**What is required**
All of the data should be copied exactly, with the pictures left out.

Dataset entries

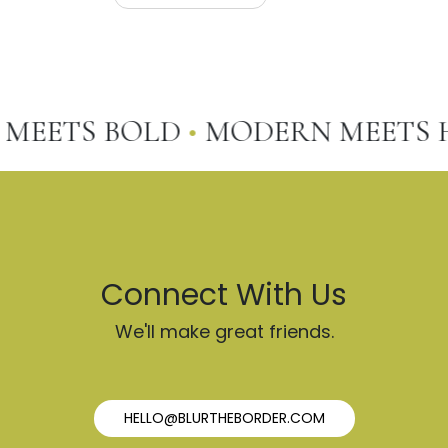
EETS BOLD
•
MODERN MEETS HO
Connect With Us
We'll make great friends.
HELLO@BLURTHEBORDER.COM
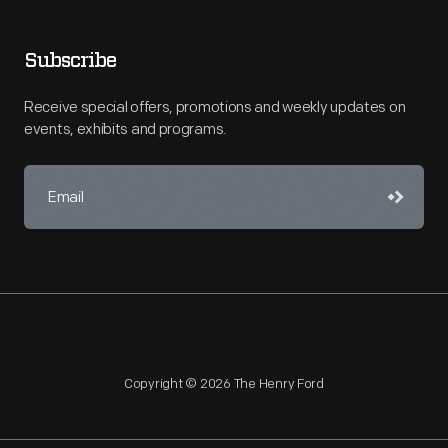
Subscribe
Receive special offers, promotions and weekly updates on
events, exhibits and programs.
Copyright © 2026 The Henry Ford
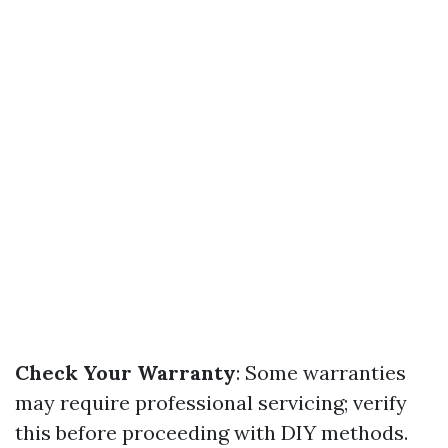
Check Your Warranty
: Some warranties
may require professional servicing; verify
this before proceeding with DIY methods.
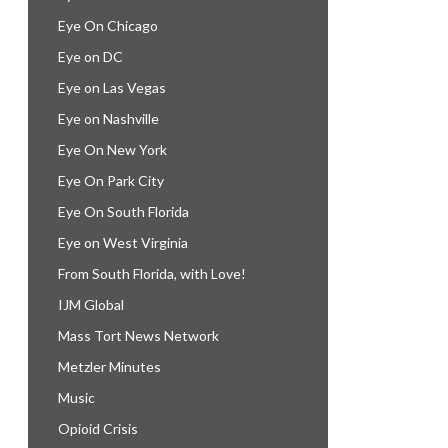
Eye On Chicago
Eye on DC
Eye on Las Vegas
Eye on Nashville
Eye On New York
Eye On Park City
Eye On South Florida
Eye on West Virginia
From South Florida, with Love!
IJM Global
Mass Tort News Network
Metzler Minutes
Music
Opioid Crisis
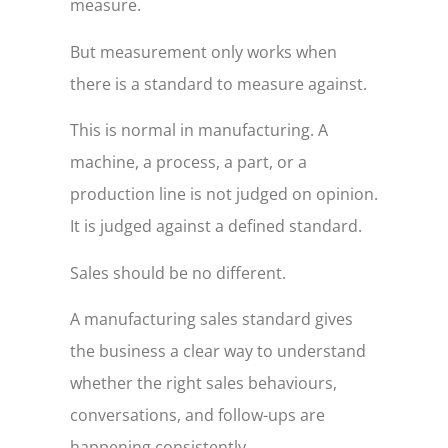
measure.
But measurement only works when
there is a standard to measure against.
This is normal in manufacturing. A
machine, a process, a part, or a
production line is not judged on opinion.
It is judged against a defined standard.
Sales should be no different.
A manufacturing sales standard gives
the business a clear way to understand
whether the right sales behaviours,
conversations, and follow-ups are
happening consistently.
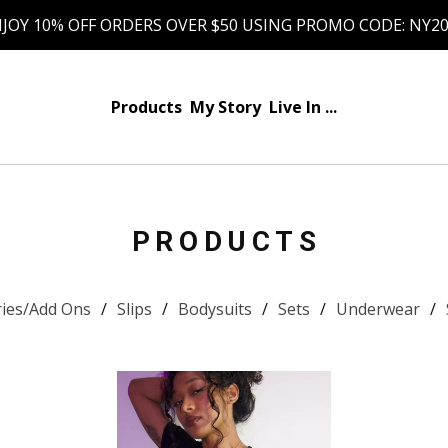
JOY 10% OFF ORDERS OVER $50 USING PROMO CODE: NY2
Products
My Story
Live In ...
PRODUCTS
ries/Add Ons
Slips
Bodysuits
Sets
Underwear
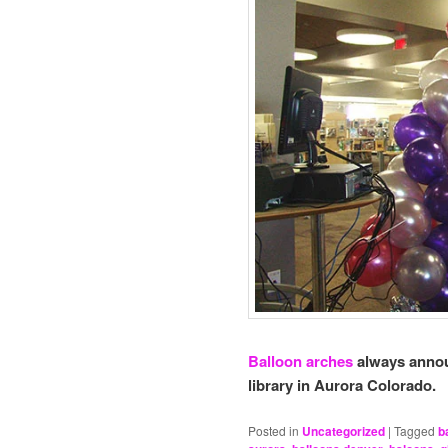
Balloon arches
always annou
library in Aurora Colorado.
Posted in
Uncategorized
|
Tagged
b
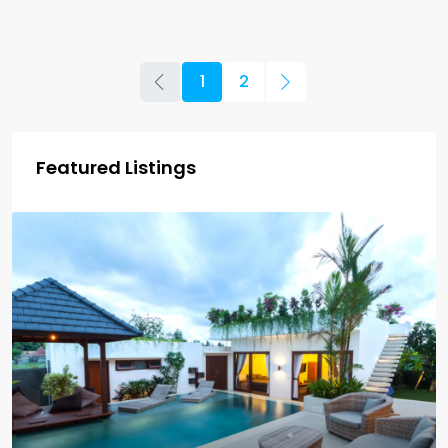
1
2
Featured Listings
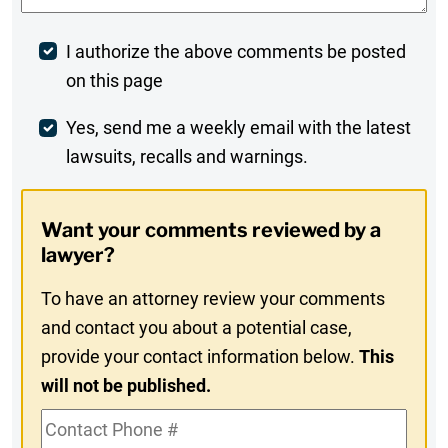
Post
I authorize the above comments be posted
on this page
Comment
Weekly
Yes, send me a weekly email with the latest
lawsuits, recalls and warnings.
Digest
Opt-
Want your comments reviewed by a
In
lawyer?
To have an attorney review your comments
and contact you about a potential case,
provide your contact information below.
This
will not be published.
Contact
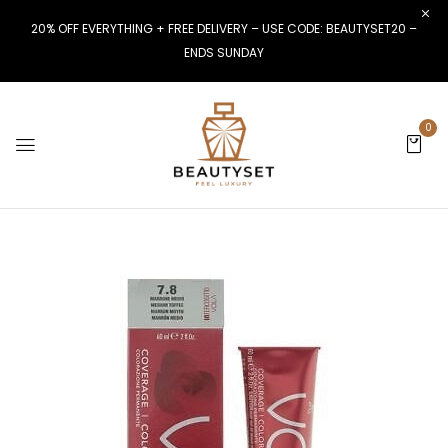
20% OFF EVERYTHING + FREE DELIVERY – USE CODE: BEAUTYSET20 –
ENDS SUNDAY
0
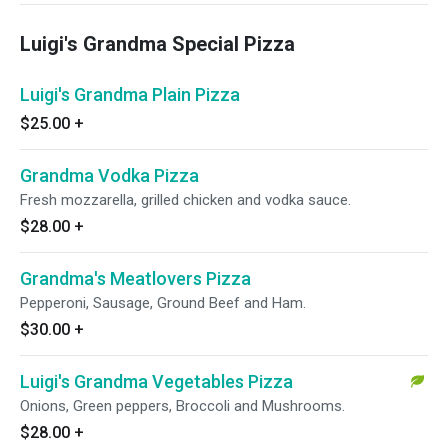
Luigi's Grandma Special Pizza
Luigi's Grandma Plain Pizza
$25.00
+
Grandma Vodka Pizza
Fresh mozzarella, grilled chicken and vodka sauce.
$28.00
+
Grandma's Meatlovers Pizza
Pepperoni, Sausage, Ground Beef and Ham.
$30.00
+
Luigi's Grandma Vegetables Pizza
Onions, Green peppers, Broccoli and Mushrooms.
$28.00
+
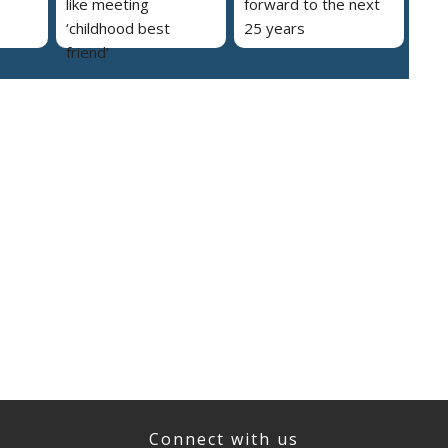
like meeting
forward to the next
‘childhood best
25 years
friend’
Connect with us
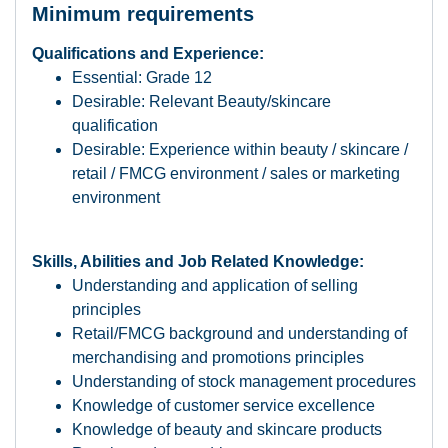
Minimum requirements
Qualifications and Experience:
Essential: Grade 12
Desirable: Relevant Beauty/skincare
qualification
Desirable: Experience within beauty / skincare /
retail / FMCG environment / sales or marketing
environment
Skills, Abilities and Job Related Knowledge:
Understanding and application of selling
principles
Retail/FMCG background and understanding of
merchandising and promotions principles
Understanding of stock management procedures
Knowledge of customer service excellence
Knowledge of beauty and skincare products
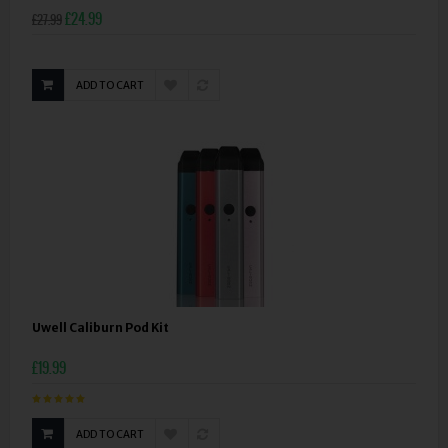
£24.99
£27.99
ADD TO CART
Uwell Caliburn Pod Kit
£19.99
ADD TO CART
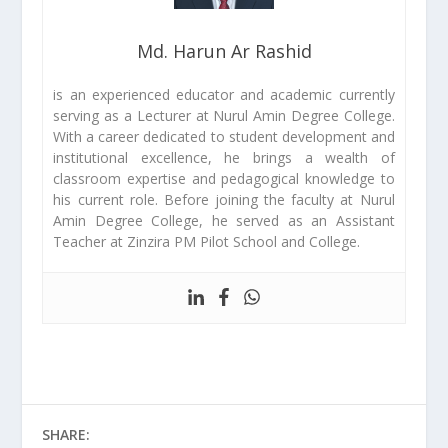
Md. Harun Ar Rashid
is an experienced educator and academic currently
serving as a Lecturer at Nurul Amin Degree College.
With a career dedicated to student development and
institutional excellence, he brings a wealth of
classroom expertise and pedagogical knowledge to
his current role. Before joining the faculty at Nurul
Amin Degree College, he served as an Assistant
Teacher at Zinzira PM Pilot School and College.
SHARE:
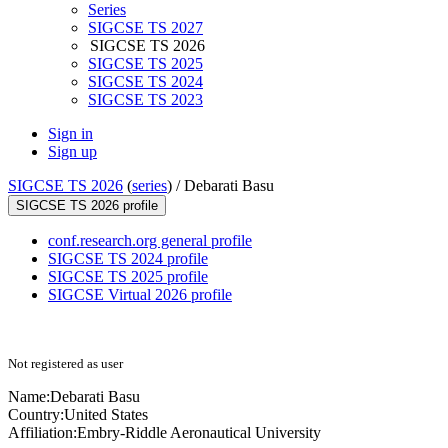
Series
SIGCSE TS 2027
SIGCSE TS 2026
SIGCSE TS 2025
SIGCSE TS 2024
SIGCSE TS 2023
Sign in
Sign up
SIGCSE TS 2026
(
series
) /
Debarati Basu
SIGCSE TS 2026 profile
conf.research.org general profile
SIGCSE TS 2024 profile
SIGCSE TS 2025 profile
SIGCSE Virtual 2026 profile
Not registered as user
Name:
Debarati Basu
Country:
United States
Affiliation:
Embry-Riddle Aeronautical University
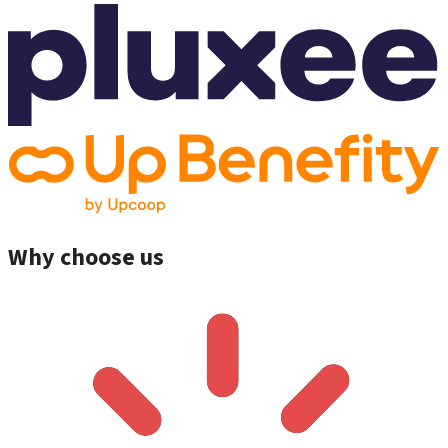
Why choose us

**Your solution**
EETS BOLD
•
MODERN MEETS HO
Connect With Us
We'll make great friends.
HELLO@BLURTHEBORDER.COM
Subscribe
Receive special offers, promotions and weekly updates on
events, exhibits and programs.
Copyright © 2026 The Henry Ford
Check Your Warranty
: Some warranties
may require professional servicing; verify
this before proceeding with DIY methods.
Eye On Chicago
Eye on DC
Eye on Las Vegas
Eye on Nashville
Eye On New York
Eye On Park City
Eye On South Florida
Eye on West Virginia
From South Florida, with Love!
IJM Global
Mass Tort News Network
Metzler Minutes
Music
Opioid Crisis
measure.
But measurement only works when
there is a standard to measure against.
This is normal in manufacturing. A
machine, a process, a part, or a
production line is not judged on opinion.
It is judged against a defined standard.
Sales should be no different.
A manufacturing sales standard gives
the business a clear way to understand
whether the right sales behaviours,
conversations, and follow-ups are
happening consistently.
JOY 10% OFF ORDERS OVER $50 USING PROMO CODE: NY2
Products
My Story
Live In ...
PRODUCTS
ries/Add Ons
Slips
Bodysuits
Sets
Underwear
Balloon arches
always annou
library in Aurora Colorado.
Posted in
Uncategorized
|
Tagged
b
1
2
Featured Listings
Post
I authorize the above comments be posted
on this page
Comment
Weekly
Yes, send me a weekly email with the latest
lawsuits, recalls and warnings.
Digest
Opt-
Want your comments reviewed by a
In
lawyer?
To have an attorney review your comments
and contact you about a potential case,
provide your contact information below.
This
will not be published.
Contact
20% OFF EVERYTHING + FREE DELIVERY – USE CODE: BEAUTYSET20 –
ENDS SUNDAY
0
Luigi's Grandma Special Pizza
Luigi's Grandma Plain Pizza
$25.00
+
Grandma Vodka Pizza
Fresh mozzarella, grilled chicken and vodka sauce.
$28.00
+
Grandma's Meatlovers Pizza
Pepperoni, Sausage, Ground Beef and Ham.
$30.00
+
Luigi's Grandma Vegetables Pizza
Onions, Green peppers, Broccoli and Mushrooms.
$28.00
+
like meeting
forward to the next
‘childhood best
25 years
friend’
Connect with us
Minimum requirements
Qualifications and Experience:
Essential: Grade 12
Desirable: Relevant Beauty/skincare
qualification
Desirable: Experience within beauty / skincare /
retail / FMCG environment / sales or marketing
environment
Skills, Abilities and Job Related Knowledge:
Understanding and application of selling
principles
Retail/FMCG background and understanding of
merchandising and promotions principles
Understanding of stock management procedures
Knowledge of customer service excellence
Knowledge of beauty and skincare products
£24.99
£27.99
ADD TO CART
Uwell Caliburn Pod Kit
£19.99
ADD TO CART
Md. Harun Ar Rashid
is an experienced educator and academic currently
serving as a Lecturer at Nurul Amin Degree College.
With a career dedicated to student development and
institutional excellence, he brings a wealth of
classroom expertise and pedagogical knowledge to
his current role. Before joining the faculty at Nurul
Amin Degree College, he served as an Assistant
Teacher at Zinzira PM Pilot School and College.
SHARE:
Series
SIGCSE TS 2027
SIGCSE TS 2026
SIGCSE TS 2025
SIGCSE TS 2024
SIGCSE TS 2023
Sign in
Sign up
SIGCSE TS 2026
(
series
) /
Debarati Basu
SIGCSE TS 2026 profile
conf.research.org general profile
SIGCSE TS 2024 profile
SIGCSE TS 2025 profile
SIGCSE Virtual 2026 profile
Not registered as user
Name:
Debarati Basu
Country:
United States
Affiliation:
Embry-Riddle Aeronautical University
Why choose us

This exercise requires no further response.